愛情に満ちたやさしさ、深い思いやり、利他的な喜び、そして平静さのそれぞれの近い敵の本性を見わけられるようになれば、あなたは出来の悪いホラー映画の主人公のようにはならない。その主人公は、心から愛する人に双子がいることを知らずに結婚する。実は結婚したのは殺人鬼の双子のほうで、映画のラスト近くで主人公がそのことに気づいたときには、すでに鍵のかかった部屋に閉じこめられて絶体絶命のピンチとなるけれど、床にはなぜか都合よく凶器が置かれている。あなたはそんな運命にならずに済む。
JoyOnDemandp.210
邪教は常に世界中に蔓延っていて、特にこうした危機的状況では影で暗躍して勢力を伸ばす。分かりやすい邪教もあるが、判別が難しい場合もあるのは、上記の引用からも分かるだろう。
この本によると、心的美質を身に付ければ申し開きが難しいような形で取り返しのつかない喪失を被る事を回避出来るようだ。

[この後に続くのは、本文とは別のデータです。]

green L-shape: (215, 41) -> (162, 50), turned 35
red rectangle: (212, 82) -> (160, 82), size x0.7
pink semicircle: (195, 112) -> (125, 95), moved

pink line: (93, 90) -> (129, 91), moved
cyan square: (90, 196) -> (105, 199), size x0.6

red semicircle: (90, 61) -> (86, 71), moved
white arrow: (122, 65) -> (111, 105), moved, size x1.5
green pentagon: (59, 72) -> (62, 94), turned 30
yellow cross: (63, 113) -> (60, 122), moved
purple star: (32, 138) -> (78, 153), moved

命を落とすだけでなく名誉まで貶められるのはつらい話だ。
現実的には、人の目の全く手の届かないところで悪事を行うのは難しくなっているのでこの喩えが現代でも当てはまるかどうかは謎だが、やはり因果応報の考え方はここでも生きてくる。
自力救済という意味では、双子で顔や所作が似ていて気付かなかったという話であるので、細かい違いを見分けられる程の認知能力があれば、確かに罠にかけられる事は無かっただろう。

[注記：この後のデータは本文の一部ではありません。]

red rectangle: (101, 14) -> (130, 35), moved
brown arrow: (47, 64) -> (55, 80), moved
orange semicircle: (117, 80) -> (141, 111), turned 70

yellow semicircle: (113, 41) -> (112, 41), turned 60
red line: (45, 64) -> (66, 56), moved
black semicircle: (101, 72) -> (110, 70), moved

だが、その点は勿論社会も折り込み済みであって、きちんと主体の認知能力を見計らった上で、裏切る為の環境が整うまでひたすら地道な陰謀を巡らせ続ける形を取るのが一般的である。
こんな事を書いたらお叱りを受けそうだが、ある意味では、不幸に巻き込まれるような人達は、少数の例外を除いて世間の合意が得られていると考えて間違いないと言えるのではないか。
そこで重要なのが、時間切れになる前に周囲の悪意を見抜いて、対抗する為の心的美質・識別能力を身に付ける事であるが、最も質の悪い邪教は目に見えるものではないのかもしれない。
穿った見方ではあるが、言ってみれば空気のようなものであって、人間は皆、呼吸するのと同じように周りの環境に目を光らせ、悪意を行使するタイミングを狙っているのかもしれない。
人間一人ひとりの心の中の本質の一つとして邪教は巣食っていると表現する事も出来るが、喩え圧倒的な力で捻じ伏せられるのだとしても、名誉を失う事なく最期を迎えたいものである。